# Remington 11-96



## DUN ROVEN (Jun 10, 2004)

Has anybody here had any experience with this gun, or maybe got an idea of its worth?
Would it make a good pheasant gun or sporting clays gun ?
A friend of mine has one he wants to sell and before i buy im investigating, gun seems light , and has nice wood.
Rich


----------



## slammer (Feb 21, 2006)

Rich,

I have been looking at the new CT-105 (think that is the model) and I read an article on the evolution of the Remington semi-autos. For some reason that model did not go over very well as far as sales and I can not remember why so you may want to really look into it and put a box of shells through it to see how it operates. I did own an 11-87 and it was very reliable.

Harry


----------



## pizzaman (Apr 12, 2005)

Rich, I'll sell you that Beretta o/u with the great wood. Like my kin say, I'll a make a you an offer dat a you can't refuse.


----------



## BigGameHunter (Feb 25, 2006)

My Father-in-Law has one, its a pretty nice gun, he has never had any issues with his. I found this on the web about them....

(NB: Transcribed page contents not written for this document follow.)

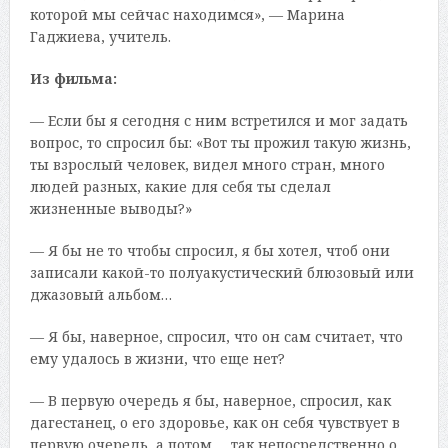
которой мы сейчас находимся», — Марина
Гаджиева, учитель.
Из фильма:
— Если бы я сегодня с ним встретился и мог задать
вопрос, то спросил бы: «Вот ты прожил такую жизнь,
ты взрослый человек, видел много стран, много
людей разных, какие для себя ты сделал
жизненные выводы?»
— Я бы не то чтобы спросил, я бы хотел, чтоб они
записали какой-то полуакустический блюзовый или
джазовый альбом…
— Я бы, наверное, спросил, что он сам считает, что
ему удалось в жизни, что еще нет?
— В первую очередь я бы, наверное, спросил, как
дагестанец, о его здоровье, как он себя чувствует в
первую очередь, а потом… так непосредственно о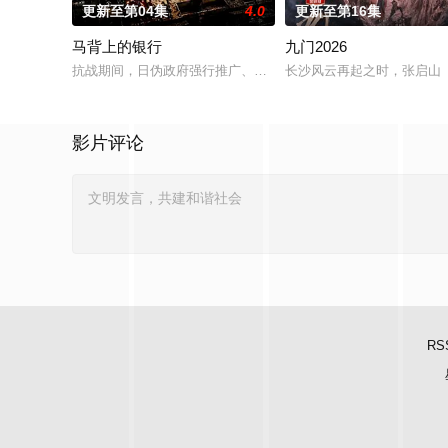
更新至第04集
4.0
更新至第16集
马背上的银行
九门2026
抗战期间，日伪政府强行推广、使用由“中国准备银行”发行的伪
长沙风云再起之时，张启山（
影片评论
RS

_Remington 11-96 Euro Lightweight 

Notes: Introduced in 1996, the Euro Lightweight was primarily meant for the European market, but also had some small sales in North America. It did not sell well, and in 2000 was taken out of production, despite the fact that it was chosen in 1997 by Shooting Industry magazine as the Shotgun of the Year. The Euro Lightweight is a semiautomatic shotgun with a strong chrome-molybdenum barrel that has a ventilated sighting rib. It is similar in many respects to the Model 11-87 and may be partially based on that model. The receiver and mechanism are made from lightweight steel, and the receiver is engraved on both sides. The Euro Lightweight is equipped with a set of interchangeable chokes for Improved Cylinder, Modified, and Full._


I also found this (it was posted in 2003 so I dont know if it woulkd be worth more or less):

_MODEL 11-96 EURO LIGHTWEIGHT 
- 12 ga. only, steel receiver with distinctive slight hump over chamber, 26 or 28 in. 6mm VR Rem. choked barrel, checkered walnut stock and forearm, receiver panel engraving, approx. 7 lbs. Mfg. 1996 only. 
Grading _
_100% $715_
_98% $615_
_95% $550_
_90% $475_
_80% $395 _
_70% $335 _
_60% $295 

Last MSR was $852_

Hope this helps.


----------



## g&d (Jan 15, 2006)

I have one. I used it for several years with no problems and recently took it to Nebraska pheasant hunting. I bought it from Bob's in Hastings. I wanted a lighter auto since I tend to hunt all day long. I've mostly changed to o/u's for upland but used it for turkey hunting until last year. I can't remember what I payed for it new but $500 sticks in my mind.


----------



## g&d (Jan 15, 2006)

I looked up my old reciept and I bought the gun in 2000 for $599 marked down from $759. It came with 3 chokes,choke tube wrench,and plug.


----------



## DUN ROVEN (Jun 10, 2004)

pizzaman said:


> Rich, I'll sell you that Beretta o/u with the great wood. Like my kin say, I'll a make a you an offer dat a you can't refuse.


That little 20 ? What would i have to do bury a body?????
Rich


----------



## pizzaman (Apr 12, 2005)

No Rich. I think i'm gonna part with that fancy 12ga Beretta, with the custom Wenig wood and all the goodies. Hate to do it but I don't shoot it much. I don't even want to look at it, as I might change my mind and keep it. LOL


----------